Principles of device-guided paced breathing: (1) monitoring breathing movements, (2) composing breathing-guiding tones, and (3) synchronizing breathing movements with the guiding tones.
Figure 3. Principles of device-guided paced breathing: (1) monitoring breathing movements, (2) composing breathing-guiding tones, and (3) synchronizing breathing movements with the guiding tones.
How Does RESPeRATE Work?
click here for a flash demo.
Clinical Studies
Seven separate studies[11–17] have examined the changes in office BP for subjects who used this device for 15 minutes/day for 8 weeks, compared with “control” interventions (listening to relaxing music,[12] home BP monitoring,[13,16] or both).[14] Four studies were double-blinded and randomized,[12–14] one was controlled and randomized,[16] and 2 were open-label experiences.[11,16]

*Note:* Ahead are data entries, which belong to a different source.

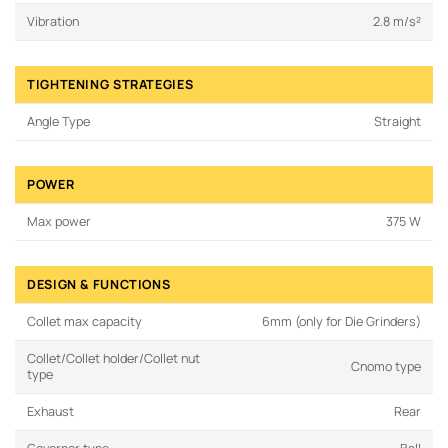
Vibration
2.8 m/s²
TIGHTENING STRATEGIES
Angle Type
Straight
POWER
Max power
375 W
DESIGN & FUNCTIONS
Collet max capacity
6mm (only for Die Grinders)
Collet/Collet holder/Collet nut
Cnomo type
type
Exhaust
Rear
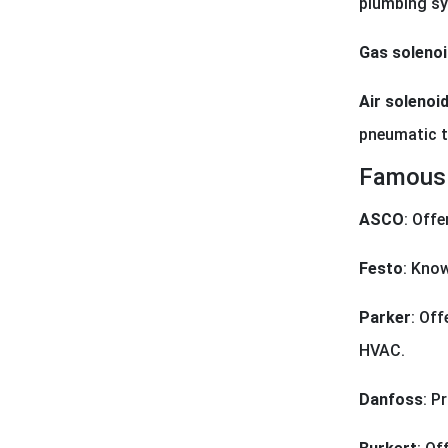
plumbing s
Gas solenoi
Air solenoid
pneumatic t
Famous 
ASCO
: Offe
Festo
: Know
Parker
: Off
HVAC.
Danfoss
: P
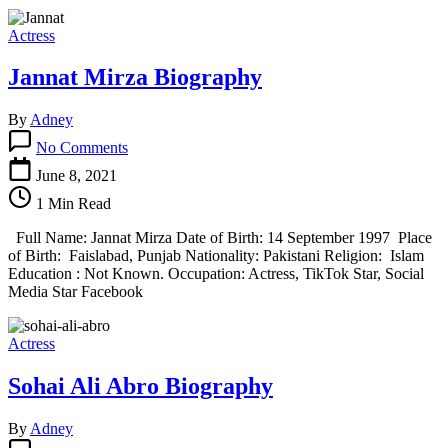
Actress
Jannat Mirza Biography
By
Adney
on
No Comments
Jannat
Mirza
June 8, 2021
Biography
1 Min Read
Full Name: Jannat Mirza Date of Birth: 14 September 1997 Place
of Birth: Faislabad, Punjab Nationality: Pakistani Religion: Islam
Education : Not Known. Occupation: Actress, TikTok Star, Social
Media Star Facebook
Actress
Sohai Ali Abro Biography
By
Adney
on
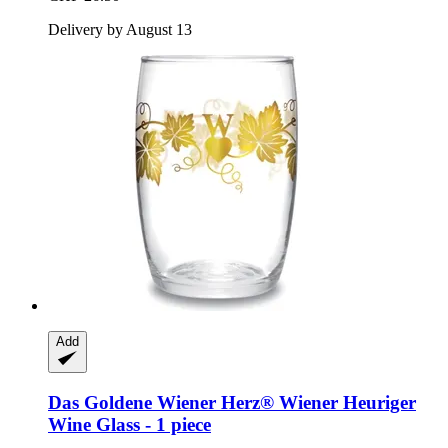
Delivery by August 13
Add
Das Goldene Wiener Herz®
Wiener Heuriger
Wine Glass -​ 1 piece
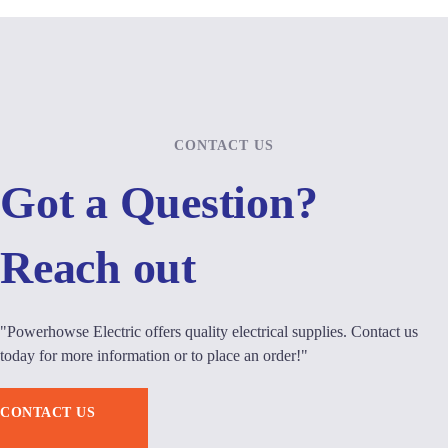
CONTACT US
Got a Question?
Reach out
"Powerhowse Electric offers quality electrical supplies. Contact us
today for more information or to place an order!"
CONTACT US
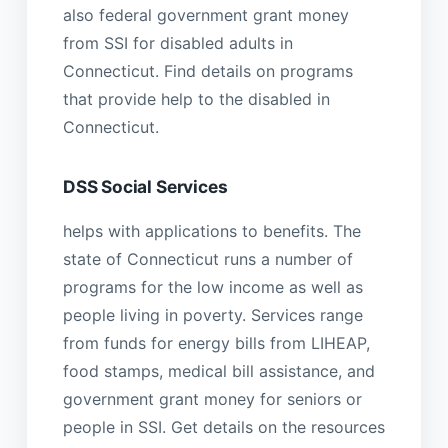
also federal government grant money
from SSI for disabled adults in
Connecticut. Find details on programs
that provide help to the disabled in
Connecticut.
DSS Social Services
helps with applications to benefits. The
state of Connecticut runs a number of
programs for the low income as well as
people living in poverty. Services range
from funds for energy bills from LIHEAP,
food stamps, medical bill assistance, and
government grant money for seniors or
people in SSI. Get details on the resources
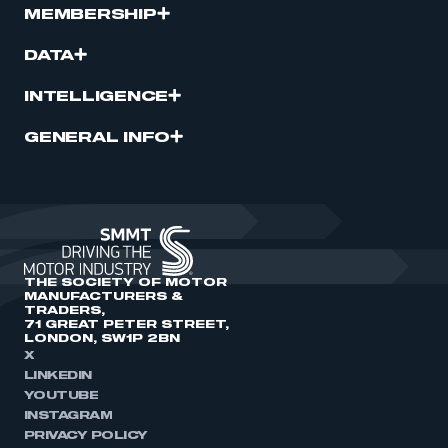
MEMBERSHIP
DATA
INTELLIGENCE
GENERAL INFO
THE SOCIETY OF MOTOR
MANUFACTURERS &
TRADERS,
71 GREAT PETER STREET,
LONDON, SW1P 2BN
X
LINKEDIN
YOUTUBE
INSTAGRAM
PRIVACY POLICY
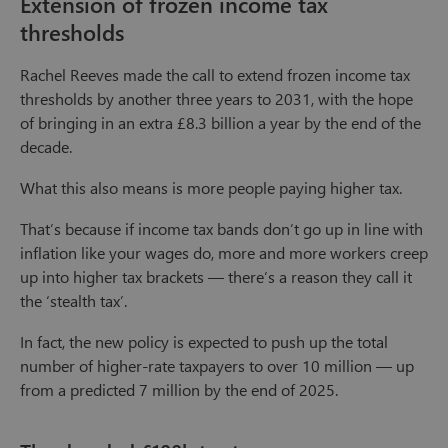
Extension of frozen income tax
thresholds
Rachel Reeves made the call to extend frozen income tax
thresholds by another three years to 2031, with the hope
of bringing in an extra £8.3 billion a year by the end of the
decade.
What this also means is more people paying higher tax.
That’s because if income tax bands don’t go up in line with
inflation like your wages do, more and more workers creep
up into higher tax brackets — there’s a reason they call it
the ‘stealth tax’.
In fact, the new policy is expected to push up the total
number of higher-rate taxpayers to over 10 million — up
from a predicted 7 million by the end of 2025.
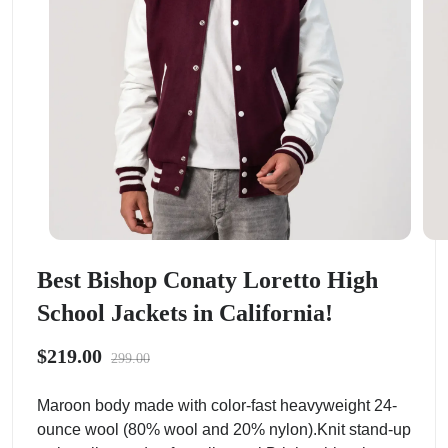
Best Bishop Conaty Loretto High
School Jackets in California!
$219.00
299.00
Maroon body made with color-fast heavyweight 24-
ounce wool (80% wool and 20% nylon).Knit stand-up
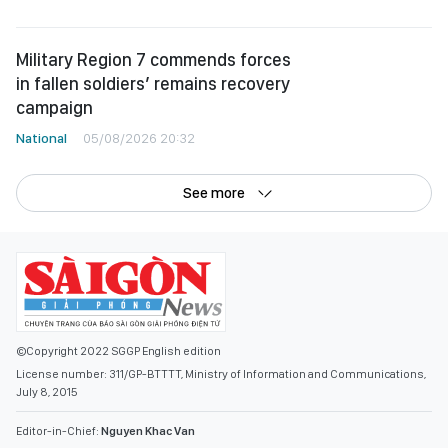
Military Region 7 commends forces
in fallen soldiers’ remains recovery
campaign
National
05/08/2026 20:32
See more
©Copyright 2022 SGGP English edition
License number: 311/GP-BTTTT, Ministry of Information and Communications,
July 8, 2015
Editor-in-Chief:
Nguyen Khac Van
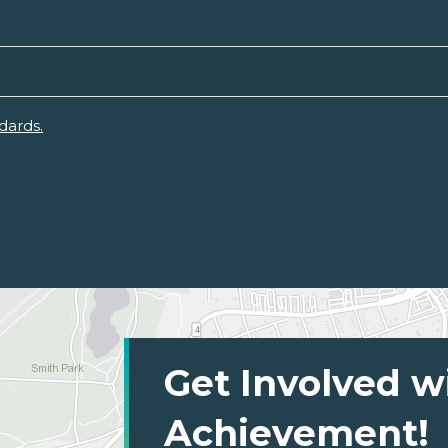
dards.
Get Involved w
Achievement!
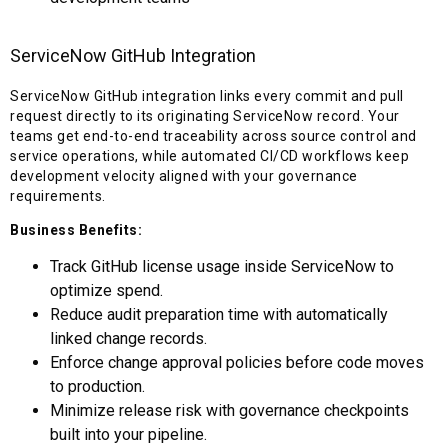
ServiceNow GitHub Integration
ServiceNow GitHub integration links every commit and pull
request directly to its originating ServiceNow record. Your
teams get end-to-end traceability across source control and
service operations, while automated CI/CD workflows keep
development velocity aligned with your governance
requirements.
Business Benefits:
Track GitHub license usage inside ServiceNow to
optimize spend.
Reduce audit preparation time with automatically
linked change records.
Enforce change approval policies before code moves
to production.
Minimize release risk with governance checkpoints
built into your pipeline.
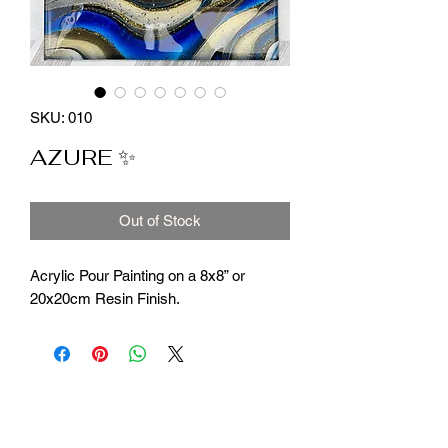
SKU: 010
AZURE ✨
Out of Stock
Acrylic Pour Painting on a 8x8” or
20x20cm Resin Finish.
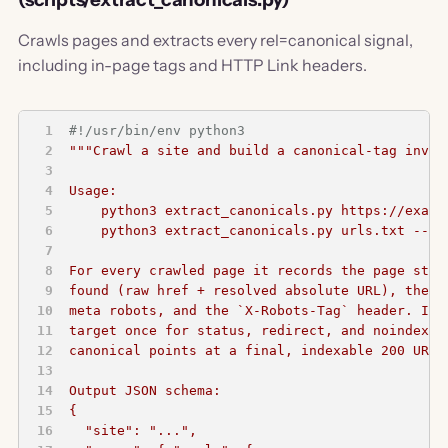
Crawls pages and extracts every rel=canonical signal,
including in-page tags and HTTP Link headers.
#!/usr/bin/env python3
"""Crawl a site and build a canonical-tag inven
Usage:
    python3 extract_canonicals.py https://examp
    python3 extract_canonicals.py urls.txt --ur
For every crawled page it records the page stat
found (raw href + resolved absolute URL), the H
meta robots, and the `X-Robots-Tag` header. It 
target once for status, redirect, and noindex s
canonical points at a final, indexable 200 URL.
Output JSON schema:
{
  "site": "...",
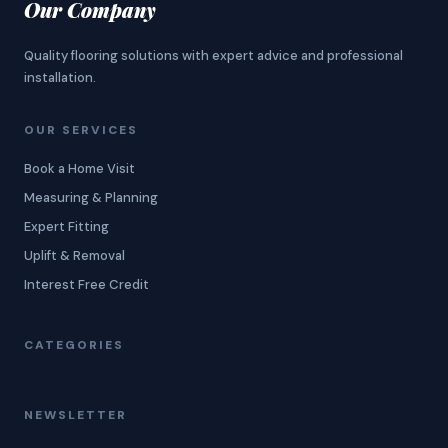
Our Company
Quality flooring solutions with expert advice and professional
installation.
OUR SERVICES
Book a Home Visit
Measuring & Planning
Expert Fitting
Uplift & Removal
Interest Free Credit
CATEGORIES
NEWSLETTER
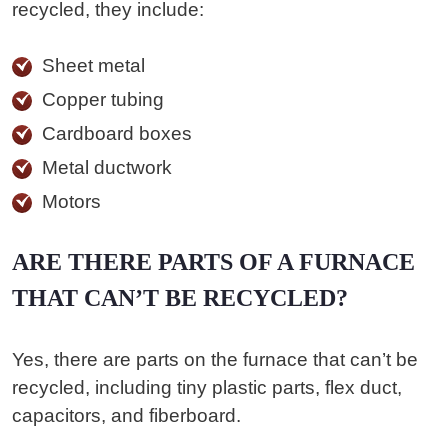
recycled, they include:
Sheet metal
Copper tubing
Cardboard boxes
Metal ductwork
Motors
ARE THERE PARTS OF A FURNACE
THAT CAN’T BE RECYCLED?
Yes, there are parts on the furnace that can’t be
recycled, including tiny plastic parts, flex duct,
capacitors, and fiberboard.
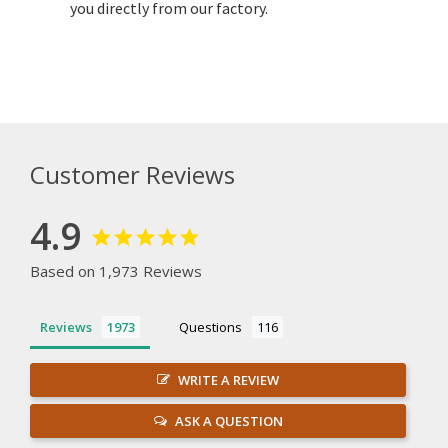
you directly from our factory.
Customer Reviews
4.9
Based on 1,973 Reviews
Reviews
Questions
WRITE A REVIEW
ASK A QUESTION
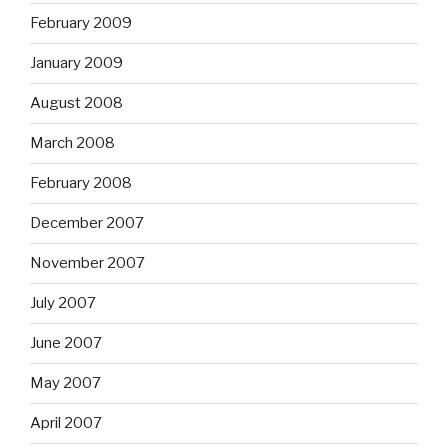
February 2009
January 2009
August 2008
March 2008
February 2008
December 2007
November 2007
July 2007
June 2007
May 2007
April 2007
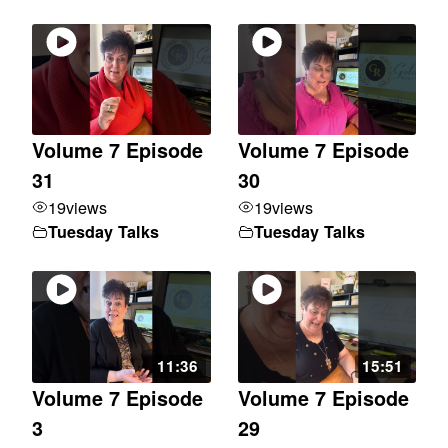
Volume 7 Episode
Volume 7 Episode
31
30
19
views
19
views
Tuesday Talks
Tuesday Talks
11:36
15:51
Volume 7 Episode
Volume 7 Episode
3
29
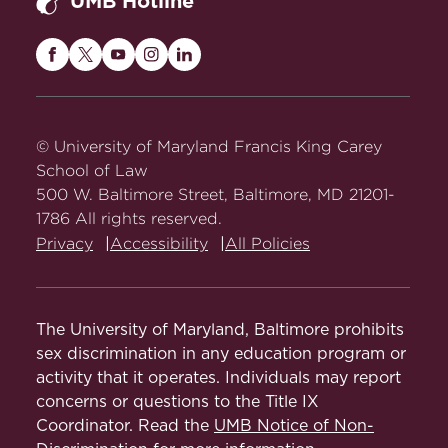
UMB Hotline
Maryland
Maryland
Maryland
Maryland
Maryland
Carey
Carey
Carey
Carey
Carey
Law
Law
Law
Law
Law
on
on
on
on
on
© University of Maryland Francis King Carey
Facebook
Twitter
Youtube
Instagram
LinkedIn
School of Law
500 W. Baltimore Street, Baltimore, MD 21201-
1786 All rights reserved.
Privacy
Accessibility
All Policies
The University of Maryland, Baltimore prohibits
sex discrimination in any education program or
activity that it operates. Individuals may report
concerns or questions to the Title IX
Coordinator. Read the
UMB Notice of Non-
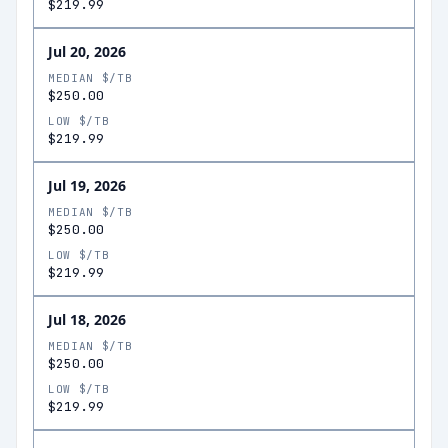
$219.99
Jul 20, 2026
MEDIAN $/TB
$250.00
LOW $/TB
$219.99
Jul 19, 2026
MEDIAN $/TB
$250.00
LOW $/TB
$219.99
Jul 18, 2026
MEDIAN $/TB
$250.00
LOW $/TB
$219.99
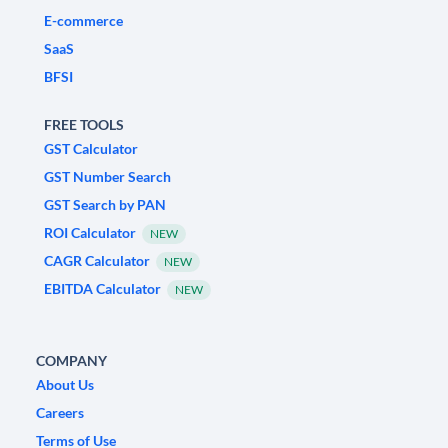
E-commerce
SaaS
BFSI
FREE TOOLS
GST Calculator
GST Number Search
GST Search by PAN
ROI Calculator
NEW
CAGR Calculator
NEW
EBITDA Calculator
NEW
COMPANY
About Us
Careers
Terms of Use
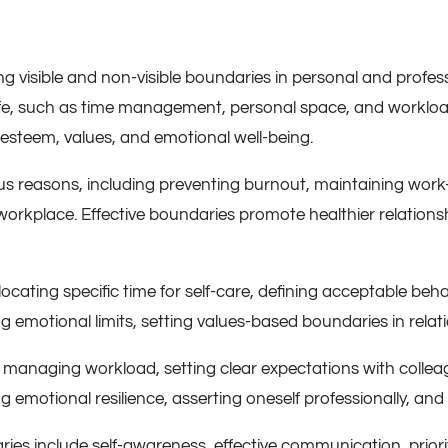
 visible and non-visible boundaries in personal and professi
 life, such as time management, personal space, and workloa
-esteem, values, and emotional well-being.
ious reasons, including preventing burnout, maintaining work
workplace. Effective boundaries promote healthier relationsh
allocating specific time for self-care, defining acceptable be
 emotional limits, setting values-based boundaries in relati
e managing workload, setting clear expectations with colle
g emotional resilience, asserting oneself professionally, an
ries include self-awareness, effective communication, priorit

A total of 286 individuals participated in these studies: 55% were men; with an average age of 57 ±11 years; body-mass index of 28 ± 4 kg/m2; and initial office BP of 150 ±13/90 ± 9 mm Hg (9% prehypertensive; 25% Stage 2). Antihypertensive drugs were taken by 78% of the subjects. Figure 4 shows a “box and whiskers plot” of the changes in office systolic BP observed in each of the 7 independent studies of patients who used the device appropriately (as assessed either by achieving ≥ 50% of the recommended 45 minutes of slow breathing per week,[13] or by an independent “help desk” in all other studies).[11,12,14–16] This figure shows that, despite some variability (note that only 14 of 18 [78%] of the subjects in the study of Grossman and colleagues[14] had a change in office systolic BP < 0 mm Hg), the mean change from baseline across all the studies was 14 mm Hg, and was fairly homogeneous across studies (P = .61 by analysis of variance).
Figure 4.
“Box and whiskers plot” of the age-adjusted changes in office systolic blood pressures seen in each of the 7 trials of the device to guide slow breathing (presented from top to bottom in chronological order of publication). The dashed vertical line represents the overall mean change in systolic blood pressure. The vertical line within each box represents the median value, while the ends of the boxes represent the 25% and 75% values for the population in each trial. The “whiskers” correspond to the extremes of the range. There was no significant heterogeneity across studies (P = .61 by analysis of variance). The first 2 studies were pooled when originally reported.[12]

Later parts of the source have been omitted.